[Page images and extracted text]
******
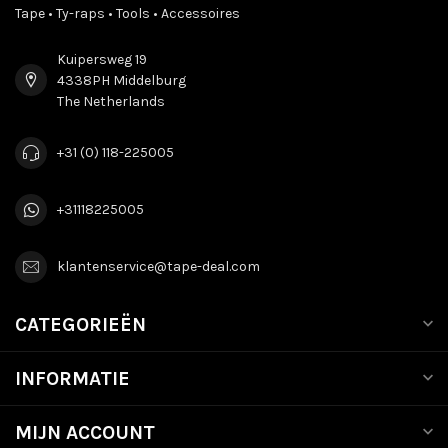
Tape • Ty-raps • Tools • Accessoires
Kuipersweg 19
4338PH Middelburg
The Netherlands
+31 (0) 118-225005
+31118225005
klantenservice@tape-deal.com
CATEGORIEËN
INFORMATIE
MIJN ACCOUNT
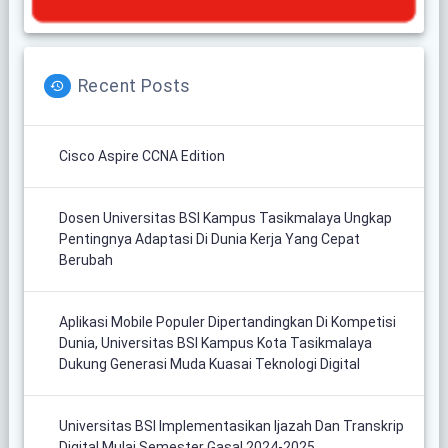
Recent Posts
Cisco Aspire CCNA Edition
Dosen Universitas BSI Kampus Tasikmalaya Ungkap
Pentingnya Adaptasi Di Dunia Kerja Yang Cepat
Berubah
Aplikasi Mobile Populer Dipertandingkan Di Kompetisi
Dunia, Universitas BSI Kampus Kota Tasikmalaya
Dukung Generasi Muda Kuasai Teknologi Digital
Universitas BSI Implementasikan Ijazah Dan Transkrip
Digital Mulai Semester Gasal 2024-2025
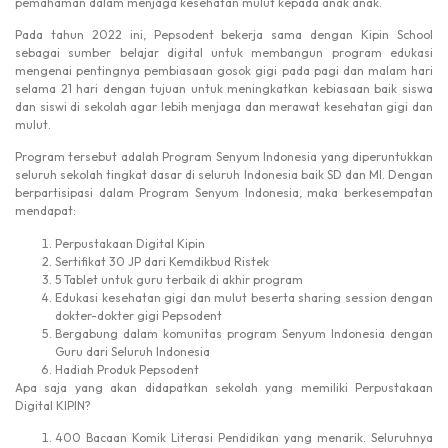
pemahaman dalam menjaga kesehatan mulut kepada anak anak.
Pada tahun 2022 ini, Pepsodent bekerja sama dengan Kipin School
sebagai sumber belajar digital untuk membangun program edukasi
mengenai pentingnya pembiasaan gosok gigi pada pagi dan malam hari
selama 21 hari dengan tujuan untuk meningkatkan kebiasaan baik siswa
dan siswi di sekolah agar lebih menjaga dan merawat kesehatan gigi dan
mulut.
Program tersebut adalah Program Senyum Indonesia yang diperuntukkan
seluruh sekolah tingkat dasar di seluruh Indonesia baik SD dan MI. Dengan
berpartisipasi dalam Program Senyum Indonesia, maka berkesempatan
mendapat:
Perpustakaan Digital Kipin
Sertifikat 30 JP dari Kemdikbud Ristek
5 Tablet untuk guru terbaik di akhir program
Edukasi kesehatan gigi dan mulut beserta sharing session dengan
dokter-dokter gigi Pepsodent
Bergabung dalam komunitas program Senyum Indonesia dengan
Guru dari Seluruh Indonesia
Hadiah Produk Pepsodent
Apa saja yang akan didapatkan sekolah yang memiliki Perpustakaan
Digital KIPIN?
400 Bacaan Komik Literasi Pendidikan yang menarik. Seluruhnya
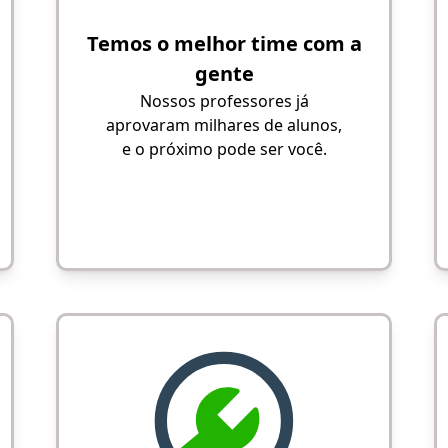
Temos o melhor time com a
gente
Nossos professores já
aprovaram milhares de alunos,
e o próximo pode ser você.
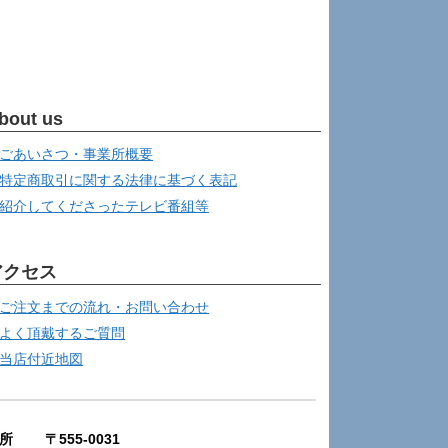
bout us
ごあいさつ・事業所概要
特定商取引に関する法律に基づく表記
紹介してくださったテレビ番組等
アクセス
ご注文までの流れ・お問い合わせ
よく頂戴するご質問
当店付近地図
所 〒555-0031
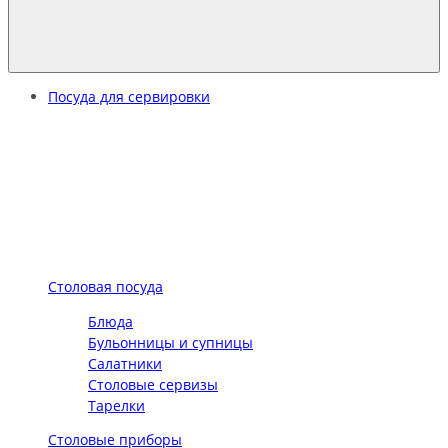
Посуда для сервировки
Столовая посуда
Блюда
Бульонницы и супницы
Салатники
Столовые сервизы
Тарелки
Столовые приборы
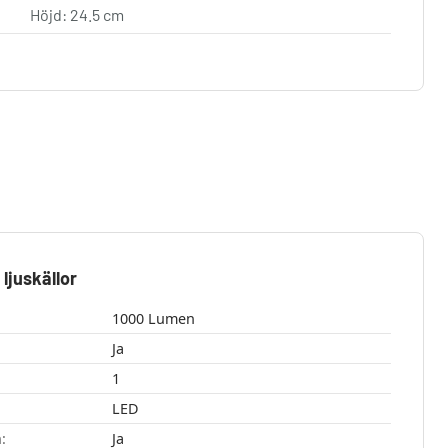
Höjd: 24.5 cm
ljuskällor
1000 Lumen
Ja
1
LED
:
Ja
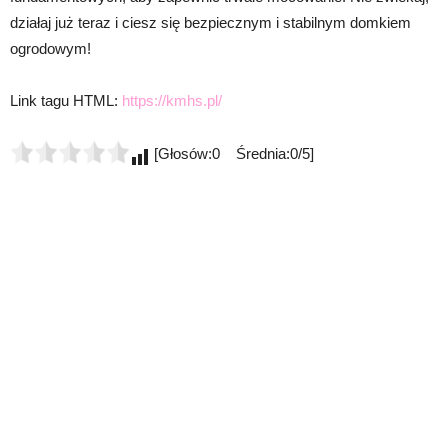
działaj już teraz i ciesz się bezpiecznym i stabilnym domkiem
ogrodowym!
Link tagu HTML:
https://kmhs.pl/
[Głosów:0 Średnia:0/5]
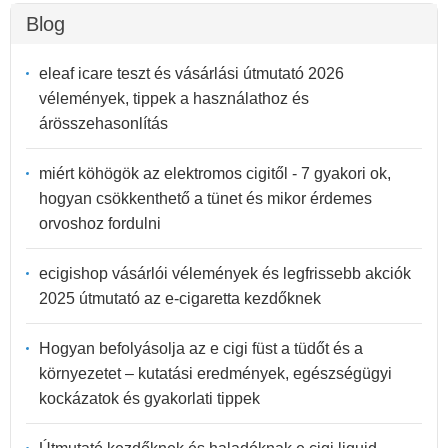
Blog
eleaf icare teszt és vásárlási útmutató 2026
vélemények, tippek a használathoz és
árösszehasonlítás
miért köhögök az elektromos cigitől - 7 gyakori ok,
hogyan csökkenthető a tünet és mikor érdemes
orvoshoz fordulni
ecigishop vásárlói vélemények és legfrissebb akciók
2025 útmutató az e-cigaretta kezdőknek
Hogyan befolyásolja az e cigi füst a tüdőt és a
környezetet – kutatási eredmények, egészségügyi
kockázatok és gyakorlati tippek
******
* **Brief**
Drop the images, then copy the data exactly.

* **Written reply**
Tape • Ty-raps • Tools • Accessoires
Kuipersweg 19
4338PH Middelburg
The Netherlands
+31 (0) 118-225005
+31118225005
klantenservice@tape-deal.com
CATEGORIEËN
INFORMATIE
MIJN ACCOUNT
Recent Posts
Cisco Aspire CCNA Edition
Dosen Universitas BSI Kampus Tasikmalaya Ungkap
Pentingnya Adaptasi Di Dunia Kerja Yang Cepat
Berubah
Aplikasi Mobile Populer Dipertandingkan Di Kompetisi
Dunia, Universitas BSI Kampus Kota Tasikmalaya
Dukung Generasi Muda Kuasai Teknologi Digital
Universitas BSI Implementasikan Ijazah Dan Transkrip
Digital Mulai Semester Gasal 2024-2025
pemahaman dalam menjaga kesehatan mulut kepada anak anak.
Pada tahun 2022 ini, Pepsodent bekerja sama dengan Kipin School
sebagai sumber belajar digital untuk membangun program edukasi
mengenai pentingnya pembiasaan gosok gigi pada pagi dan malam hari
selama 21 hari dengan tujuan untuk meningkatkan kebiasaan baik siswa
dan siswi di sekolah agar lebih menjaga dan merawat kesehatan gigi dan
mulut.
Program tersebut adalah Program Senyum Indonesia yang diperuntukkan
seluruh sekolah tingkat dasar di seluruh Indonesia baik SD dan MI. Dengan
berpartisipasi dalam Program Senyum Indonesia, maka berkesempatan
mendapat:
Perpustakaan Digital Kipin
Sertifikat 30 JP dari Kemdikbud Ristek
5 Tablet untuk guru terbaik di akhir program
Edukasi kesehatan gigi dan mulut beserta sharing session dengan
dokter-dokter gigi Pepsodent
Bergabung dalam komunitas program Senyum Indonesia dengan
Guru dari Seluruh Indonesia
Hadiah Produk Pepsodent
Apa saja yang akan didapatkan sekolah yang memiliki Perpustakaan
Digital KIPIN?
400 Bacaan Komik Literasi Pendidikan yang menarik. Seluruhnya
Temos o melhor time com a
gente
Nossos professores já
aprovaram milhares de alunos,
e o próximo pode ser você.
bout us
ごあいさつ・事業所概要
特定商取引に関する法律に基づく表記
紹介してくださったテレビ番組等
アクセス
ご注文までの流れ・お問い合わせ
よく頂戴するご質問
当店付近地図
所 〒555-0031
Посуда для сервировки
Столовая посуда
Блюда
Бульонницы и супницы
Салатники
Столовые сервизы
Тарелки
Столовые приборы
Höjd: 24.5 cm
ljuskällor
1000 Lumen
Ja
1
LED
:
Ja
działaj już teraz i ciesz się bezpiecznym i stabilnym domkiem
ogrodowym!
Link tagu HTML:
https://kmhs.pl/
[Głosów:0 Średnia:0/5]
Blog
eleaf icare teszt és vásárlási útmutató 2026
vélemények, tippek a használathoz és
árösszehasonlítás
miért köhögök az elektromos cigitől - 7 gyakori ok,
hogyan csökkenthető a tünet és mikor érdemes
orvoshoz fordulni
ecigishop vásárlói vélemények és legfrissebb akciók
2025 útmutató az e-cigaretta kezdőknek
Hogyan befolyásolja az e cigi füst a tüdőt és a
környezetet – kutatási eredmények, egészségügyi
kockázatok és gyakorlati tippek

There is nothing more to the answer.